Pour Jamal Benchekroun, député du Parti du Progrès et du Socialisme (PPS-opposition), la première des questions qui sera posée à Khalid Aït Taleb «portera sur l'épineuse question du dépistage».
Le ministre doit expliquer, selon ce député, «pourquoi le nombre de décès est plus élevé par rapport aux malades guéris, et pourquoi le nombre de laboratoires d'analyses {opérationnels sur le dépistage du Covid-19} reste insuffisant».
«Nous allons également lui demander d'être plus présent sur le plan de la communication», a affirmé ce député de l’opposition.
De son côté, Mohamed Aboudrar, chef du groupe des députés au Parlement du Parti Authencité et Modernité (PAM -opposition), reconnait «la nécessité d'élever le rythme du dépistage».
Ce parti, que dirige Abdellatif Ouahbi, «a beaucoup de choses à dire sur cette pandémie au Maroc mais le PAM évite actuellement les critiques par respect de l'esprit de solidarité et de consensus qui prévaut dans le pays», indique le chef du groupe des députés du PAM à la première chambre du Parlement.
De son côté, Fatiha Sadas, députée de l'Union socialiste des forces populaires (USFP-majorité), affirme que le groupe des députés de ce parti s’apprêtait à interroger le ministre de la Santé sur un ensemble de questions, dont celles liées à l’insuffisance du nombre de dépistages du Covid-19.
D’autre part, les conférences de presse organisées par le département que dirige Khalid Aït Taleb se limitent à fournir seulement le bilan des cas avérés, des décès, des rémissions et les représentants du ministère n’apportent que quelques maigres éclairages sur la situation de crise sanitaire que traverse le pays.
Lire aussi : Portrait: Mohamed Lyoubi, le communicant du ministère de la Santé disparu des radars
Un exemple parmi d’autres: pas plus tard qu’hier, lundi 30 mars, le directeur du département d’épidémiologie n'a pas été en mesure de dire clairement aux Marocains que le pays était définitivement entré dans la phase 2 du processus d'évaluation de la progression des cas de Covid-19.
Le ministre de la Santé n’a visiblement pas, jusqu’ici, été à la hauteur de cette crise sanitaire à laquelle le pays est confronté.
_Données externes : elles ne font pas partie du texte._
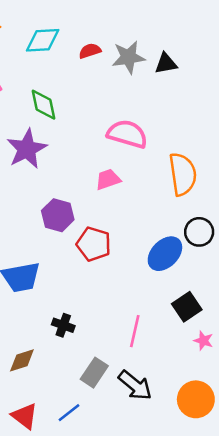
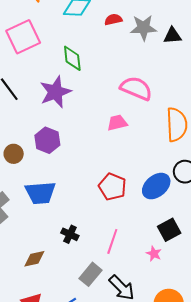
purple hexagon: (58, 215) -> (47, 140), moved
red pentagon: (94, 244) -> (112, 187), moved
pink line: (135, 331) -> (112, 241), moved
pink star: (203, 341) -> (154, 254), moved

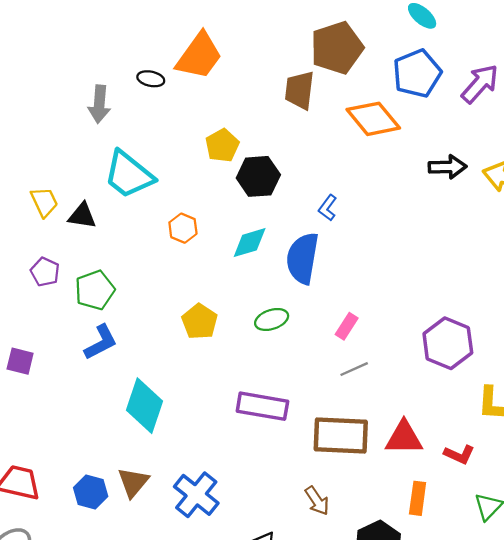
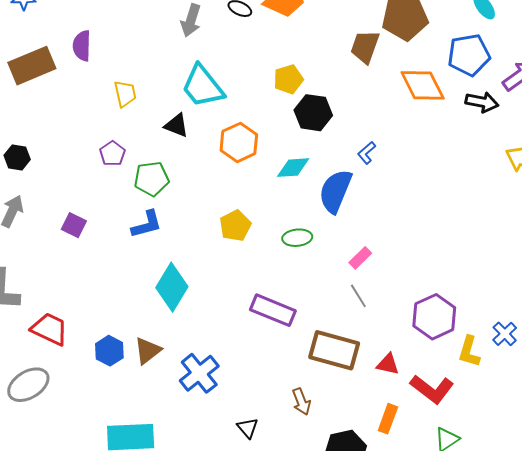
black arrow: (448, 167) -> (482, 102), moved
black triangle: (82, 216) -> (176, 125), moved
orange hexagon: (183, 228) -> (239, 142), size x1.5
purple hexagon: (448, 343) -> (434, 317), moved
gray line: (354, 369) -> (358, 296), turned 70
red triangle: (404, 438) -> (388, 364), size x0.7
red L-shape: (459, 454) -> (432, 389), size x1.6

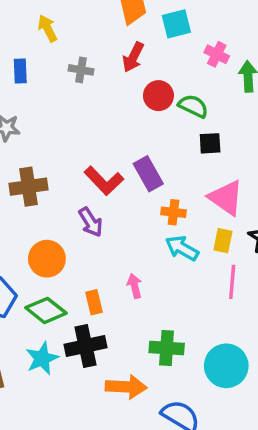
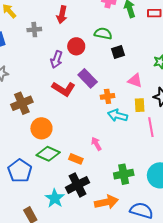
red circle: (158, 96) -> (76, 46), moved
pink triangle: (226, 198) -> (135, 80), size x0.7
purple arrow: (91, 222) -> (56, 59), moved, turned 66
orange circle: (47, 259) -> (41, 128), moved
orange rectangle: (94, 302) -> (76, 159), turned -40
green diamond: (46, 310) -> (48, 154), moved

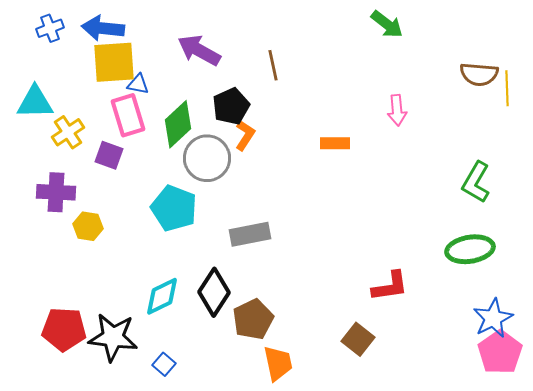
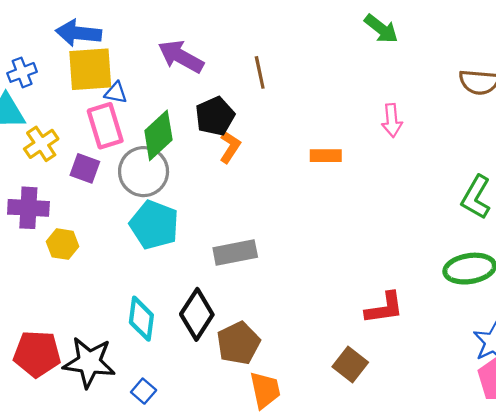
blue cross: (50, 28) -> (22, 72), moved
gray circle: (207, 158) -> (144, 172), moved
cyan diamond: (162, 296) -> (141, 319), turned -57

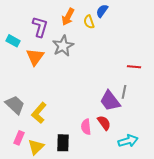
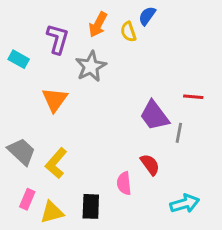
orange triangle: (35, 57) -> (55, 100), moved
purple trapezoid: (110, 101) -> (154, 115), moved
red semicircle: (104, 123) -> (150, 165), moved
yellow triangle: (36, 147) -> (52, 212), turned 30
Khalid Aït Taleb ne s’adresse même pas aux Marocains, alors que partout ailleurs dans le monde, les ministres de la Santé de divers gouvernements, aux sensibilités politiques très différentes, montent au front, et sont en première ligne, pour communiquer sur l’action de leur département dans la gestion de cette crise sanitaire, désormais mondiale.
Nous savions déjà que les dirigeants et leaders de nos partis politiques ne disposent pas, hélas, de nombreuses compétences, mais face à une crise sanitaire d’une telle ampleur, le ministre de la Santé se retrouve désormais devant deux options: changer de stratégie et communiquer en toute clarté et transparence avec les citoyens, ou décider de se dessaisir de cette question.